Thanks , I am not sure whether its GPS module problem or its Pixhawk, once I identify it, i shall replace it.

After auto tune autoanalysis of syslog result is
No of lines 501088
Duration 0:12:14
Vehicletype ArduCopter
Firmware Version V4.0.7
Firmware Hash 0bb18a15
Hardware Type
Free Mem 0
Skipped Lines 0
Test: Autotune = GOOD - [+] Autotune 8284-488069

Test: Brownout = GOOD -
Test: Compass = GOOD - mag_field interference within limits (23.53%)

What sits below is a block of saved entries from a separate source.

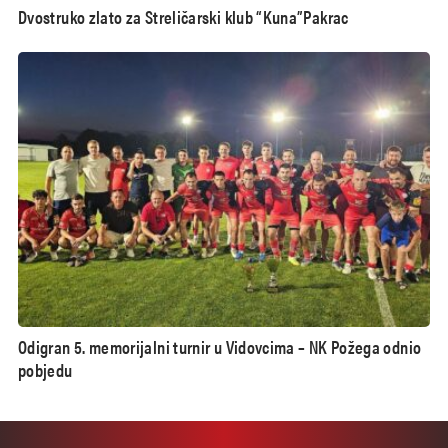
Dvostruko zlato za Streličarski klub “Kuna”Pakrac
Odigran 5. memorijalni turnir u Vidovcima – NK Požega odnio
pobjedu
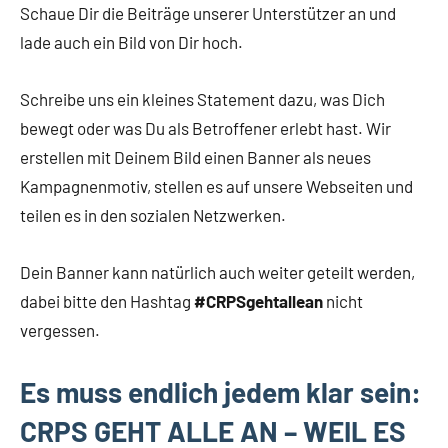
Schaue Dir die Beiträge unserer Unterstützer an und
lade auch ein Bild von Dir hoch.
Schreibe uns ein kleines Statement dazu, was Dich
bewegt oder was Du als Betroffener erlebt hast. Wir
erstellen mit Deinem Bild einen Banner als neues
Kampagnenmotiv, stellen es auf unsere Webseiten und
teilen es in den sozialen Netzwerken.
Dein Banner kann natürlich auch weiter geteilt werden,
dabei bitte den Hashtag
#CRPSgehtallean
nicht
vergessen.
Es muss endlich jedem klar sein:
CRPS GEHT ALLE AN – WEIL ES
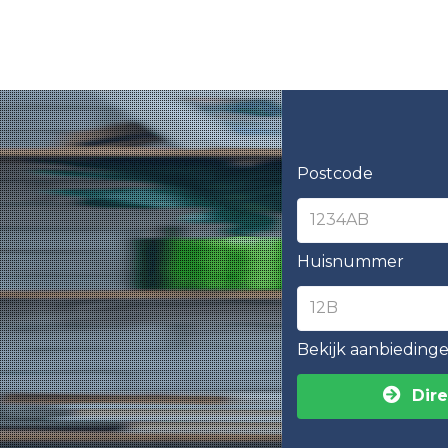
Postcode
Huisnummer
Bekijk aanbieding
Dire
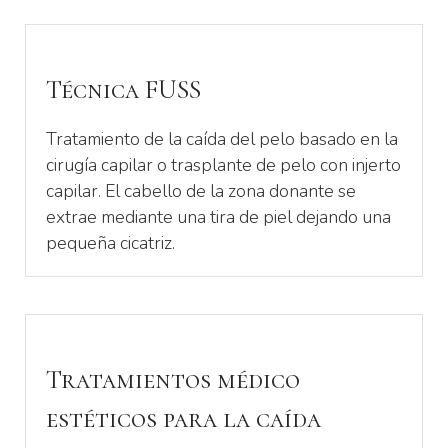
Técnica FUSS
Tratamiento de la caída del pelo basado en la
cirugía capilar o trasplante de pelo con injerto
capilar. El cabello de la zona donante se
extrae mediante una tira de piel dejando una
pequeña cicatriz.
Tratamientos médico
estéticos para la caída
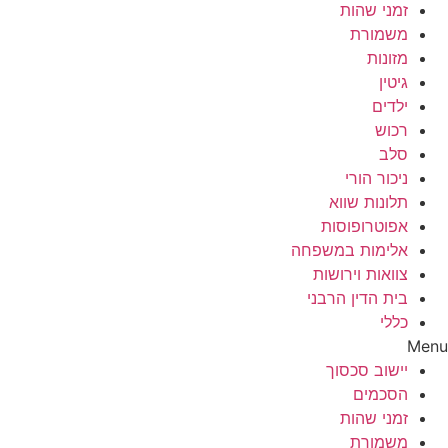
זמני שהות
משמורת
מזונות
גיטין
ילדים
רכוש
סלב
ניכור הורי
תלונות שווא
אפוטרופוסות
אלימות במשפחה
צוואות וירושות
בית הדין הרבני
כללי
Menu
יישוב סכסוך
הסכמים
זמני שהות
משמורת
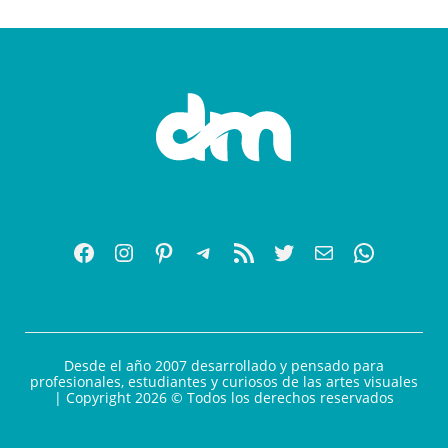
Desde el año 2007 desarrollado y pensado para
profesionales, estudiantes y curiosos de las artes visuales
| Copyright 2026 © Todos los derechos reservados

Test: Dupe Log Data = GOOD -
Test: Empty = GOOD -
Test: Event/Failsafe = FAIL - ERR found: CRASH
Test: GPS = GOOD -
Test: IMU Mismatch = GOOD - (Mismatch: 0.47, WARN: 0.75, FAIL: 1.50)
Test: Motor Balance = GOOD - Motor channel averages = [1574, 1562, 1577, 1556, 1595, 1537]
Average motor output = 1566
Difference between min and max motor averages = 58
Test: NaNs = FAIL - Found NaN in CTUN.DSAlt

Test: OpticalFlow = FAIL - FAIL: no optical flow data

Test: Parameters = FAIL - ‘MAG_ENABLE’ not found
Test: PM = GOOD -
Test: Pitch/Roll = GOOD -
Test: Thrust = GOOD -
Test: VCC = UNKNOWN - No CURR log data

Auto Analysis is out of data and mostly useless.

From your previous log you have an intermittent GPS failure. GPA Delta should be ~200ms and Status should be 3 or 4. Bad module or wiring.

And those PID’s values look bad.
ATC_ACCEL_P_MAX,50541.74
ATC_ACCEL_R_MAX,37265.85

ATC_ANG_PIT_P,9.356553
ATC_ANG_RLL_P,3.033925

Auto Tune did not do well for this craft as configured.